Aim of the task:
Copy the records below exactly, omitting any pictures they contain.

Information supplied:
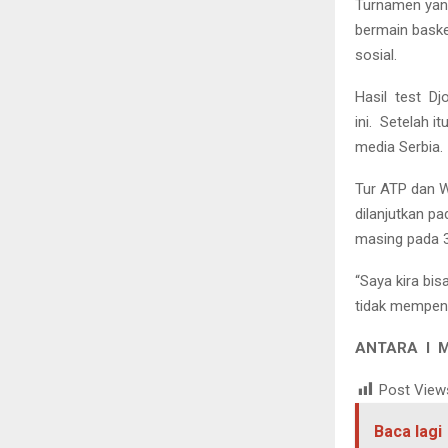
Turnamen yang
bermain baske
sosial.
Hasil test Dj
ini. Setelah i
media Serbia.
Tur ATP dan W
dilanjutkan p
masing pada 
“Saya kira bi
tidak mempen
ANTARA I M
Post View
Baca lagi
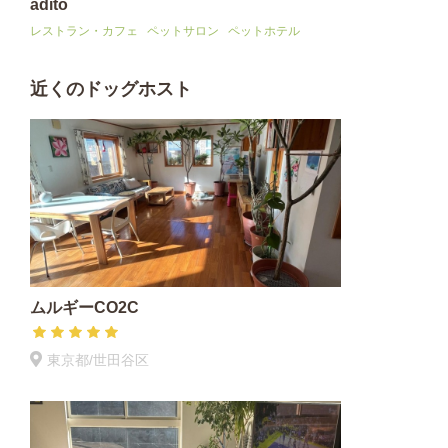
adito
レストラン・カフェ
ペットサロン
ペットホテル
近くのドッグホスト
ムルギーCO2C
東京都/世田谷区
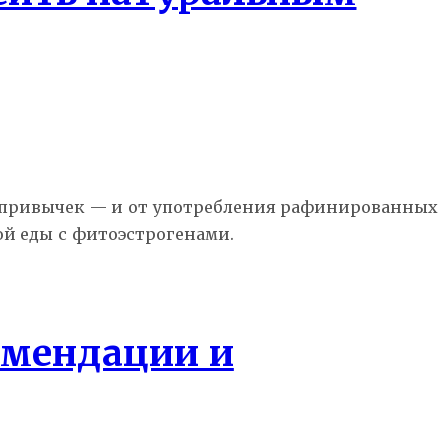
х привычек — и от употребления рафинированных
ой еды с фитоэстрогенами.
омендации и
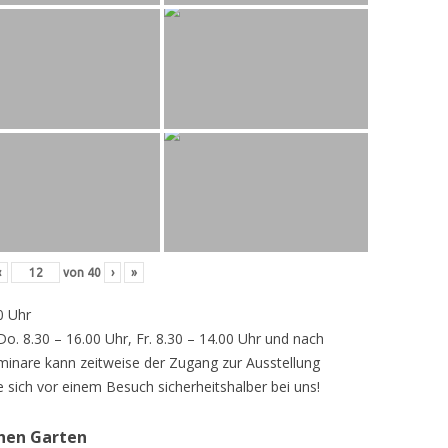
‹
von
40
›
»
0 Uhr
 Do. 8.30 – 16.00 Uhr, Fr. 8.30 – 14.00 Uhr und nach
inare kann zeitweise der Zugang zur Ausstellung
e sich vor einem Besuch sicherheitshalber bei uns!
chen Garten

Answer below:
Turnamen yang
bermain baske
sosial.
Hasil test Dj
ini. Setelah i
media Serbia.
Tur ATP dan W
dilanjutkan p
masing pada 
“Saya kira bi
tidak mempen
ANTARA I M
Post View
Baca lagi
adito
レストラン・カフェ
ペットサロン
ペットホテル
近くのドッグホスト
ムルギーCO2C
東京都/世田谷区
х привычек — и от употребления рафинированных
ой еды с фитоэстрогенами.
омендации и
‹
von
40
›
»
0 Uhr
 Do. 8.30 – 16.00 Uhr, Fr. 8.30 – 14.00 Uhr und nach
inare kann zeitweise der Zugang zur Ausstellung
e sich vor einem Besuch sicherheitshalber bei uns!
chen Garten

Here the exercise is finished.